Book ReviewsNovember 6, 2023· By Katherine Chacón

Arte latinoamericano: identidad y alteridad

With extensive knowledge gathered through many years of studying the history, culture, and literature of Latin America, Federica Palomero has undertaken the challenging task of exploring the main theses regarding the continent’s identity in her latest book, Arte latinoamericano: identidad y alteridad (Latin American Art: Identity and Alterity). Palomero takes the reader on a journey through ideas about how we have culturally defined ourselves, by examining the discussions that have fueled art movements, manifestos, essays, and artworks.
The book begins with a fundamental question: What does it mean to be Latin American and aware of possessing a distinct identity? In this first chapter, the author delves into the origin of the term ‘Latin American,’ highlighting the difficulties inherent in the naming of our culture. The main debates about our creative languages, foreign perspectives on Latin America, and the peripheral position of our cultural territory in relation to the Western traditions are addressed here.
The following chapter deals with Colonial Art and its specificities in Latin America, compared to its manifestations in Spain. Through clear examples, such as the arquebusier angels or the triangular-mantled virgins, Palomero describes the syncretic realm whereby a defeated culture managed to survive through art.
“Seres humanos” (Human Beings) is the title of the third and most extensive chapter of the book. It offers a historical and critical journey through representations of Latin Americans, starting with the unique paintings that portrayed the different castes, which idealized the racial crossbreeding produced in the New World. The author dedicates a significant part of this chapter to the theme of Indigenismo, describing the nineteenth-century origins of the way indigenous populations were aesthetically represented by the Academy, as well as Eurocentric illustrations produced by traveling artists who landed on this continent after the wars of emancipation. Indigenismo as an ideological project is extensively explored through the analysis of Amauta magazine and artists like José Sabogal. Mexican Muralism is also thoroughly examined here. Furthermore, the author discusses the significant influence that both movements had on the visual arts throughout the continent. Subsequently, Palomero addresses the representations of Afro-Americans, starting with the works of Puerto Rican colonial artist José Campeche. Notable observations are made regarding the works of Pedro Figari (Uruguay), Wifredo Lam (Cuba), and the Antropofagia movement in Brazil, led by Tarsila do Amaral and Emiliano Di Cavalcanti. The chapter concludes with the description of how whites and creoles were represented: from colonial times all the way to works by Francisco Narváez and other prominent modern artists in the continent.
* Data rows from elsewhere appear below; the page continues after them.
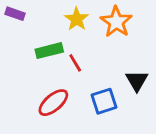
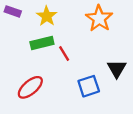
yellow star: (77, 19) -> (47, 16), moved
red ellipse: (53, 103) -> (30, 87), moved

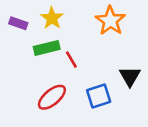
purple rectangle: (13, 11) -> (18, 23), moved
red ellipse: (30, 87) -> (52, 97), moved

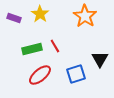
green rectangle: (47, 48) -> (32, 49), moved

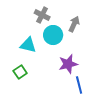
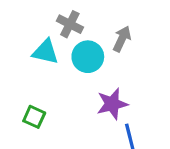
cyan triangle: (28, 45) -> (46, 52), moved
green square: (20, 72) -> (34, 117), turned -32

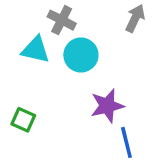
gray arrow: (122, 39) -> (135, 18), moved

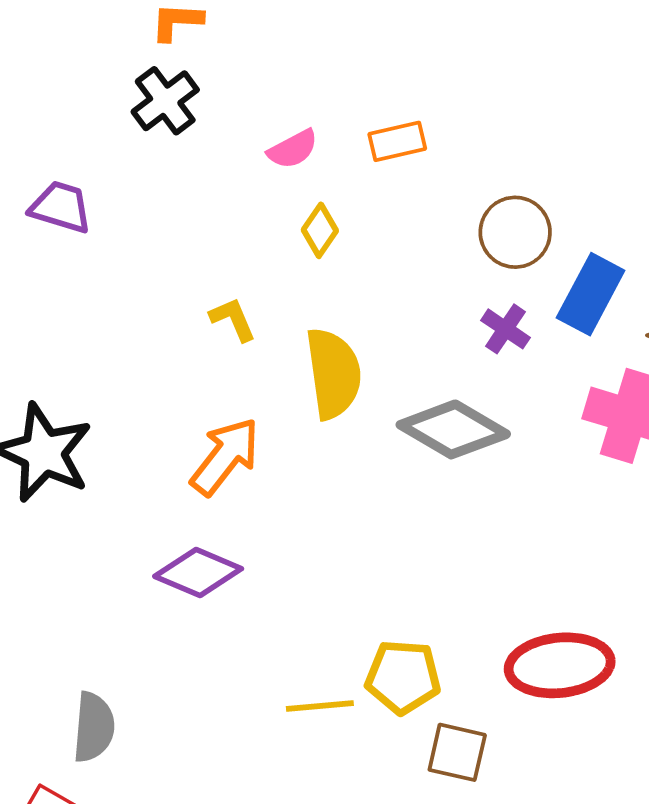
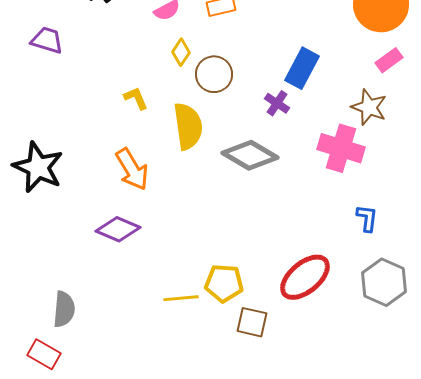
brown circle: (515, 232) -> (214, 74), moved
blue rectangle: (591, 294) -> (302, 68), moved
orange arrow: (225, 457) -> (132, 169), turned 111
red ellipse: (560, 665) -> (305, 277), turned -34

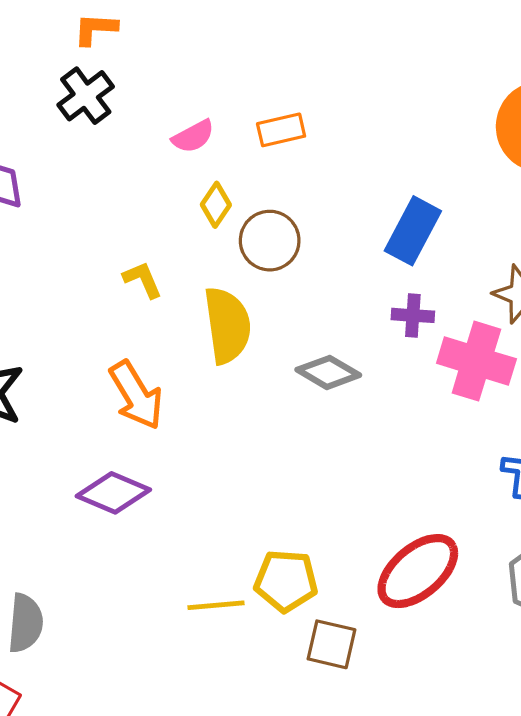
purple cross: (277, 103) -> (413, 315), moved, turned -30
gray diamond: (250, 155) -> (328, 372), size x0.7

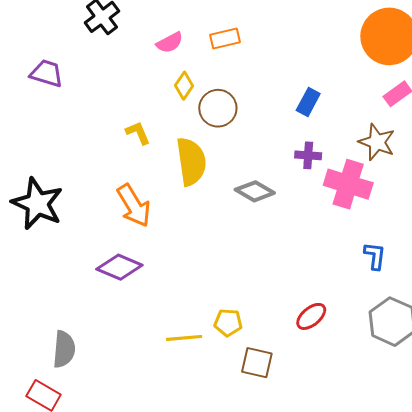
blue rectangle: (413, 231) -> (308, 102), size x0.7
red ellipse: (418, 571) -> (311, 316), size x0.6
yellow pentagon: (286, 581) -> (228, 323), size x0.7

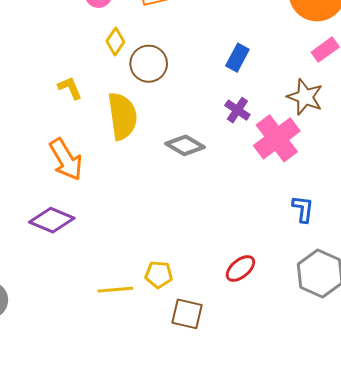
purple cross: (308, 155) -> (237, 110), turned 30
pink cross: (348, 184) -> (277, 138), turned 36

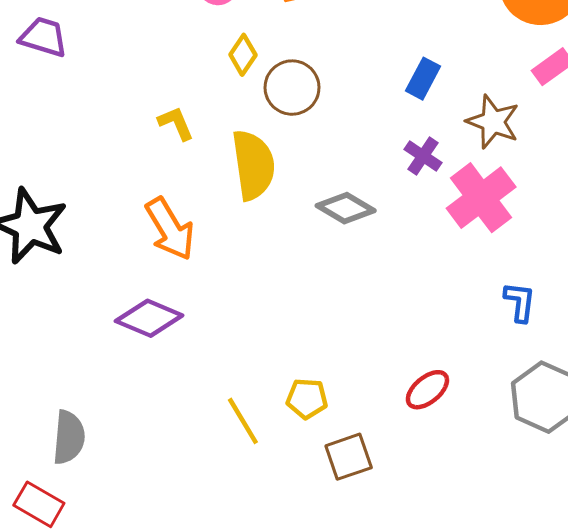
brown star: (305, 97) -> (493, 122), moved
yellow line: (115, 290) -> (243, 421), turned 64
brown square: (187, 314) -> (349, 457), turned -32

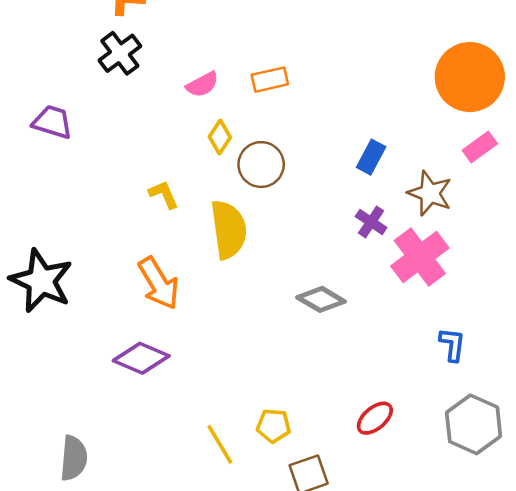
gray diamond: (346, 208) -> (321, 299), moved

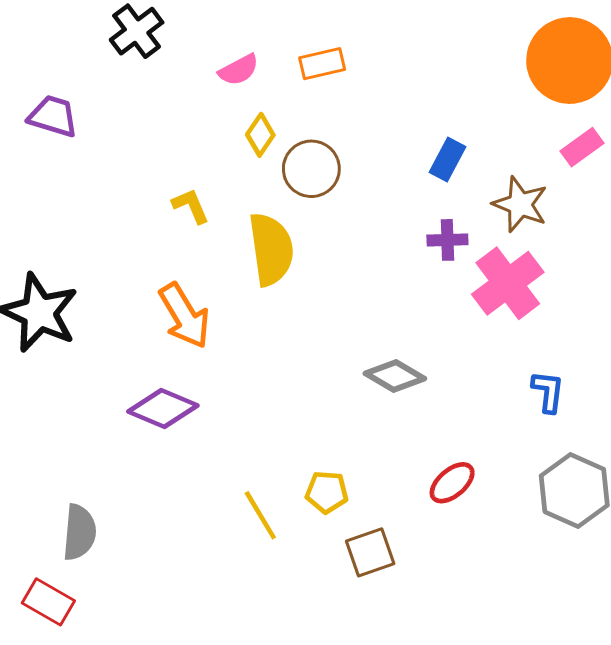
purple cross: (371, 222) -> (447, 240), turned -36
gray diamond: (321, 299) -> (395, 376), moved

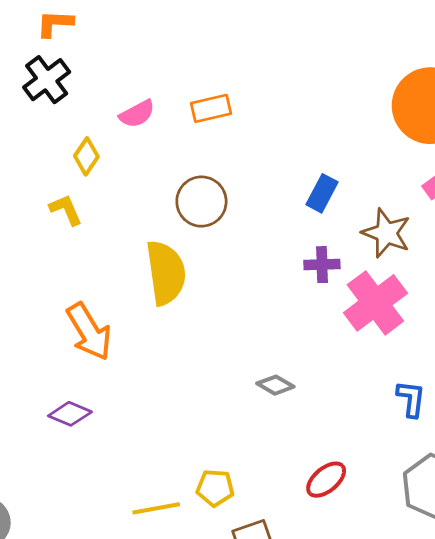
yellow diamond: (260, 135) -> (86, 156), moved
yellow L-shape: (191, 206) -> (66, 210), moved
gray diamond: (395, 376) -> (275, 385), size x0.7
purple diamond: (163, 409) -> (70, 414), size x0.7
yellow line: (260, 515) -> (156, 508), turned -69

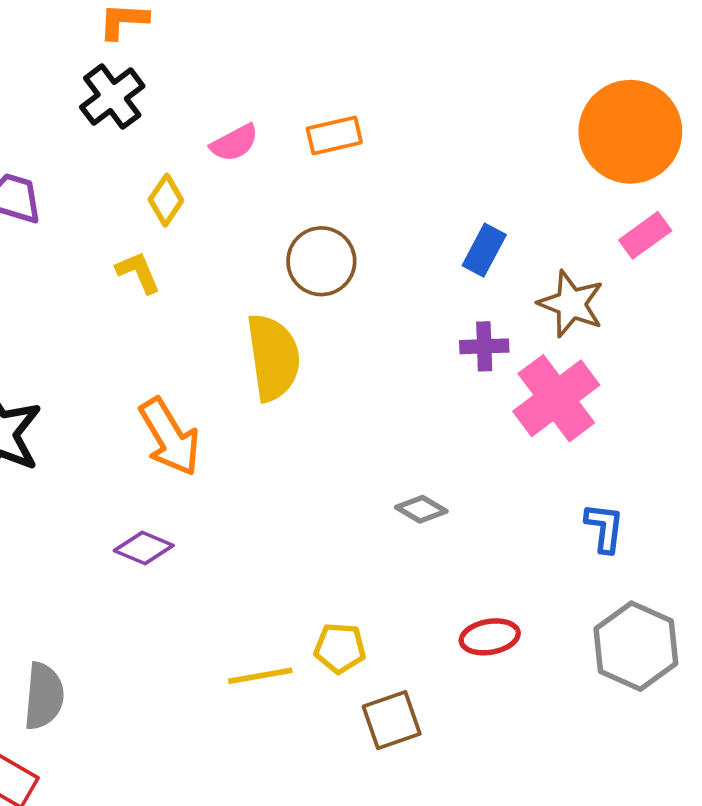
red ellipse: (326, 480) -> (490, 637), turned 30

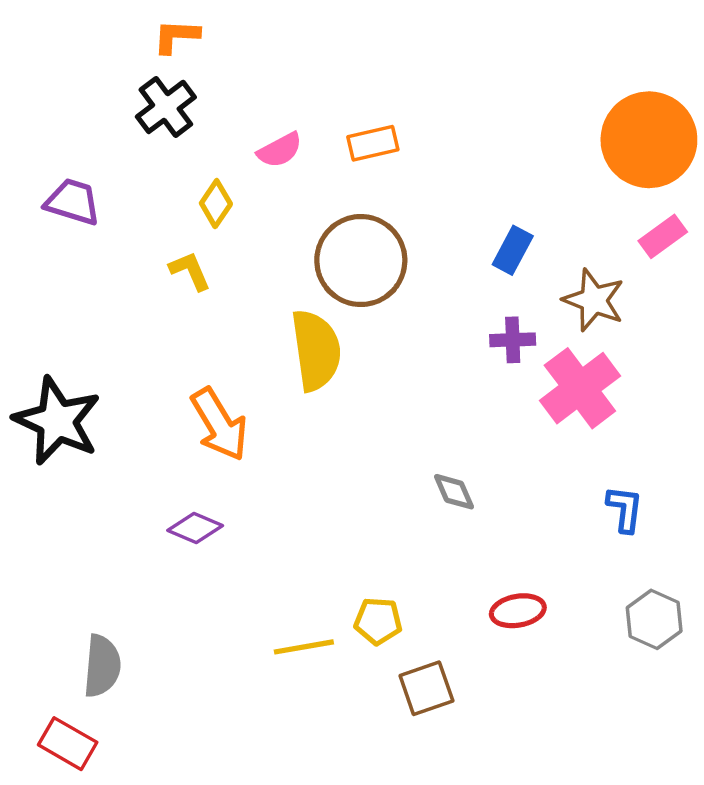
brown circle: (321, 261) -> (361, 261), size x1.4
gray diamond: (421, 509) -> (454, 492), turned 36
gray hexagon: (636, 646) -> (654, 619), size x0.7

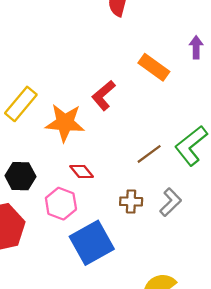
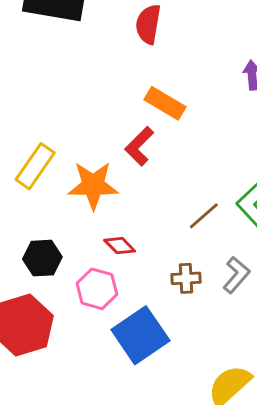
orange rectangle: (154, 67) -> (165, 103), moved

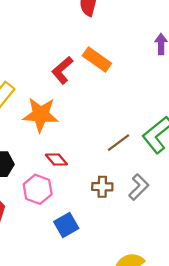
red L-shape: (139, 146) -> (62, 70), moved
blue square: (140, 335) -> (66, 225), size x0.6

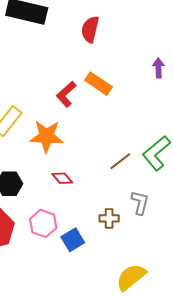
brown cross: (102, 187) -> (109, 218), moved
gray L-shape: (139, 187) -> (140, 203), turned -30
pink hexagon: (38, 189) -> (43, 223), moved

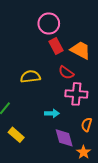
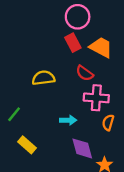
pink circle: (49, 23) -> (78, 17), moved
orange semicircle: (87, 125) -> (108, 123), moved

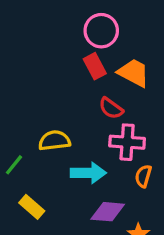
yellow semicircle: (43, 78) -> (54, 141), moved
cyan arrow: (68, 120) -> (88, 173), size x1.5
purple diamond: (82, 148) -> (108, 212), turned -70

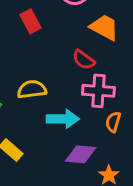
red rectangle: (95, 66) -> (30, 21), moved

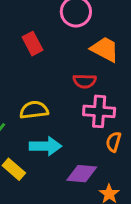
red semicircle: (84, 60) -> (85, 81), turned -35
cyan arrow: (63, 119) -> (46, 146), moved

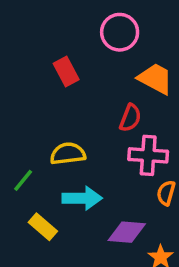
red semicircle: (85, 81) -> (130, 118), turned -70

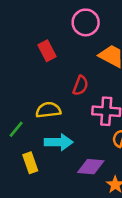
red semicircle: (130, 118) -> (80, 86), moved
yellow rectangle: (43, 227) -> (30, 163), turned 30

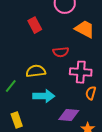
red semicircle: (80, 86) -> (61, 52), turned 63
yellow rectangle: (30, 163) -> (17, 120), moved

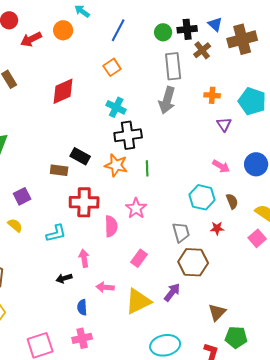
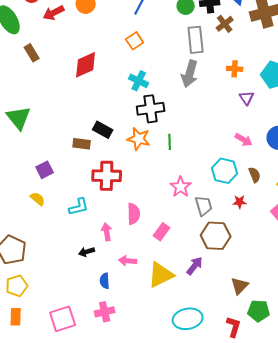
pink star: (136, 208) -> (181, 187), moved
pink semicircle: (111, 226) -> (134, 214), moved

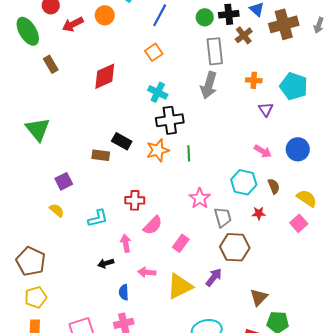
orange star: (139, 139) -> (158, 150), turned -30
red cross: (107, 176) -> (135, 200), moved, size x0.7
pink semicircle: (134, 214) -> (153, 225), turned 45

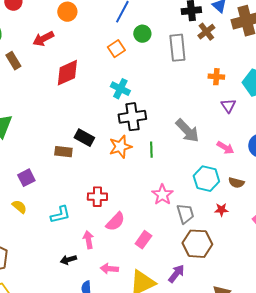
green circle: (205, 17) -> (142, 34), moved
red arrow: (73, 24) -> (43, 39), moved
gray arrow: (209, 85) -> (187, 131), moved, turned -60
brown semicircle: (274, 186) -> (236, 183), turned 126

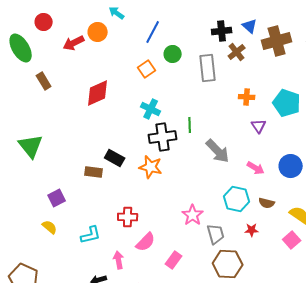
red arrow: (43, 39) -> (74, 43), moved
orange star: (120, 147) -> (151, 167), turned 30
green line: (151, 150) -> (190, 125), moved

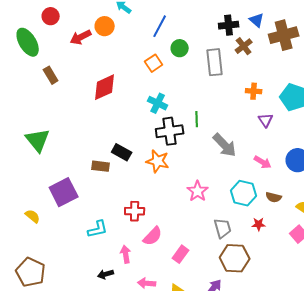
purple square: (57, 198) -> (64, 192), size x1.6
pink star: (193, 215) -> (198, 191), moved
yellow semicircle: (50, 227) -> (33, 216), moved

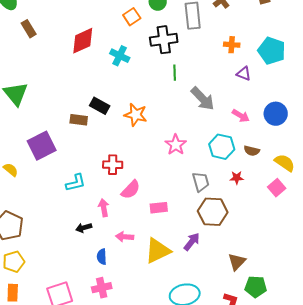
cyan cross: (158, 103) -> (120, 56), moved
purple triangle: (266, 120) -> (244, 74), turned -35
black cross: (170, 131) -> (164, 40), moved
pink rectangle: (181, 254) -> (159, 208), turned 48

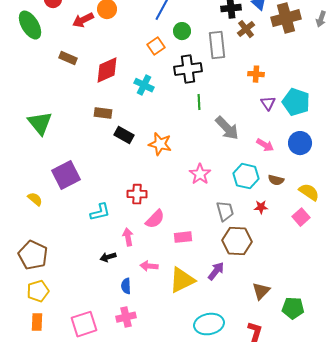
brown rectangle: (29, 29) -> (68, 58), moved, turned -36
cyan pentagon: (272, 51) -> (296, 102), moved
purple triangle: (244, 74) -> (268, 103), turned 35
brown rectangle: (79, 120) -> (103, 113), moved
green pentagon: (256, 287) -> (293, 308), moved

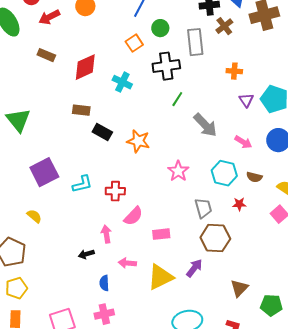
red arrow: (83, 20) -> (49, 17), moved
green line: (199, 102) -> (177, 99), turned 35
yellow semicircle: (35, 199) -> (34, 216), moved
cyan L-shape: (100, 212) -> (82, 184), moved

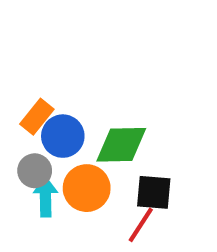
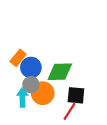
gray circle: (35, 171) -> (31, 85), moved

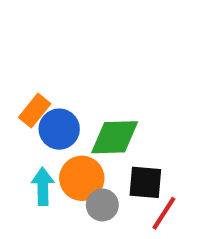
gray circle: (31, 85) -> (102, 205), moved
red line: (69, 111) -> (164, 213), moved

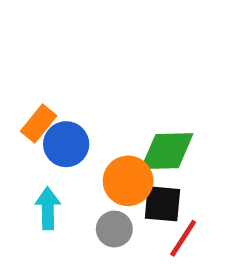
green diamond: (115, 137) -> (167, 151), moved
orange circle: (82, 178) -> (128, 181), moved

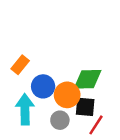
blue circle: (66, 144) -> (43, 86), moved
cyan arrow: (48, 208) -> (25, 109), size x1.4

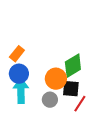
green diamond: (88, 79) -> (73, 66), turned -30
blue circle: (43, 86) -> (19, 74), moved

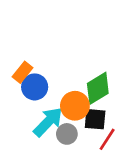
blue circle: (19, 74) -> (35, 87), moved
cyan arrow: (21, 91) -> (48, 122), moved, turned 45

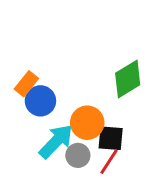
green diamond: (98, 88) -> (128, 79), moved
red line: (107, 139) -> (109, 162), moved

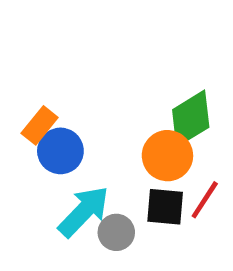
orange circle: (87, 123) -> (167, 156), moved
red line: (109, 162) -> (205, 200), moved

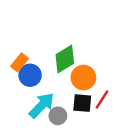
green diamond: (191, 118) -> (65, 59), moved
After the wars of independence and the birth of nations, the academic canon became the official aesthetic language. Chapter 4 examines the different paths taken by nineteenth-century artists in countries such as Mexico, where a reassessment of the pre-Hispanic past took place; or Venezuela, with the emergence of an iconography that idealized the heroics of independence. Chapter 5 revisits the theme of the “new continent’s” landscape, reviewing the contributions of traveling artists, and particularly the presence of Camille Pissarro in Venezuela. The discussions on Puerto Rican artist Francisco Oller, the Venezuelan Circle of Fine Arts, and Armando Reverón deserve special attention. In the final chapter, Palomero critically recounts the abstract-geometric avantgardes, with a special emphasis on its two neuralgic centers: Argentina and Venezuela.
The author closes this well-researched essay by stating the following: “A definition of identity is still pending... We have studied such varied, contradictory, and at once complementary ways of being Latin American that... we prefer to speak of identities. An easy, perhaps too easy, way out would be to affirm that diversity is precisely the fate of any Latin American identity. We must also acknowledge that it is an elusive concept. Therefore, we conclude, along with Octavio Paz, that 'it is difficult to define what we are, but our works speak for us.”
Federica Palomero holds a Bachelor's and Master's degree in Art History from the University of Toulouse II-Le Mirail (Toulouse, France) and a Master's degree in Latin American Literature from Simón Bolívar University (Caracas, Venezuela). From 1985 to 2001, she worked at the Museum of Fine Arts in Caracas, where she held the positions of chief curator of Latin American Art and chief curator of Painting and Sculpture. From 2010 to 2014, she was executive director of the Morris E. Curiel Sephardic Museum in Caracas. She has taught at Universidad José María Vargas, Instituto Universitario de Artes Plásticas Armando Reverón, Universidad Metropolitana, and Universidad Central de Venezuela.